The camp at Jerome was the last of the 10 relocation camps across the country to open and the first to close. The A.J. Rife Construction Co. of Dallas built it for about $4.7 million. It covered more than 10,000 acres between Big Bayou and Crooked Bayou. Once the Japanese-Americans were sent to other camps in June 1944, the structures were used until the end of the war for German POWs.

“After the war, the government began selling the land it had acquired,” Teske writes. “The town of Jerome was purchased by John Baxter, who then sold the land to Charles Clifford Gibson Sr. Gibson and his son used the town as a headquarters for their extensive farming operations, running both the general store and the cotton gin. The Jerome School District was consolidated with that of Dermott in 1950, and the main school building was moved to Dermott, where it was used exclusively for black students until the end of segregation. In 1954, the Alice-Sidney Dryer & Seed Co. built a large drying plant along the railroad tracks in Jerome.
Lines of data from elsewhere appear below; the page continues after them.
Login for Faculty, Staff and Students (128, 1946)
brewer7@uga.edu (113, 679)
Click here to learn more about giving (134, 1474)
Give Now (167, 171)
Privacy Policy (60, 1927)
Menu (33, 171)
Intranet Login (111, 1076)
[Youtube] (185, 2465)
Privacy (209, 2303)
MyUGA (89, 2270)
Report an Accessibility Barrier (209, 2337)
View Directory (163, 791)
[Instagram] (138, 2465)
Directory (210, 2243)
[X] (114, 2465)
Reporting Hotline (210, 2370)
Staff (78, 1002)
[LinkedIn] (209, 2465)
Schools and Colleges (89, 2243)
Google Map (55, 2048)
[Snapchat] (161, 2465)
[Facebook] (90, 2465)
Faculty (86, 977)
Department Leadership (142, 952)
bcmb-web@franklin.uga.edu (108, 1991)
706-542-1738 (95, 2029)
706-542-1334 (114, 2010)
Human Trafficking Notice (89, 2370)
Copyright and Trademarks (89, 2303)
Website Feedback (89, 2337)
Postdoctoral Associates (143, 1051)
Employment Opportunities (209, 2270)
The dryer has a storage capacity of 267,000 bushels of grain.”

Russell Bearden described the relocation camp this way for the Encyclopedia of Arkansas: “The compound eventually became nearly 500 acres of tar-papered, A-framed buildings arranged into specifically numbered blocks. Each block was designed to accommodate about 300 people in 14 residential barracks with each barrack (20 feet by 120 feet) divided into four to six apartments. This was the traditional military style for barracks, though the internees rebuilt or remodeled the insides. Each block also included a recreational building, a mess hall, a laundry building and a building for a communal latrine.

“All the residential buildings were without plumbing or running water and were heated during the winter months by wood stoves. The camp also had an administrative section that was segregated from the rest of the camp to handle camp operations, a military police section, a hospital section, a warehouse and factory section, a segregated residential section for barracks for white War Relocation Authority personnel, barracks for schools and auxiliary buildings for such things as canteens, motion pictures, gymnasiums, auditoriums, motor pools and fire stations. The camp itself was partially surrounded by barbed wire or heavily wooded areas with guard towers situated at strategic areas and guarded by a small contingent of soldiers.”

The route south out of Jerome on U.S. 165 takes me into Ashley County. I drive through Boydell and into Montrose, which is where the highway I’m on meets U.S. 82.

When most Arkansans think of Ashley County, they picture the vast pine forests and timber industries near Crossett and Hamburg. But as Teske notes: “This eastern part of the county belongs to the Mississippi Delta region, which was home to numerous cotton plantations before and after the Civil War. Dugald McMillan was the first landowner who registered a patent for the land where Montrose now stands. His plantation, like others in the region, employed a large number of slaves, many of whom remained after the war working as tenant farmers for the same landowners. Consequently, African-American citizens have outnumbered white citizens in the area from the time slavery ended up to the present time.”

We’ll continue south in the next part of the trip. We’ll remain in Ashley County until we reach the Louisiana line and pass through four small communities. In the 2010 census, Montrose had 354 residents while Portland had 430, Parkdale had 277 and Wilmot had 550.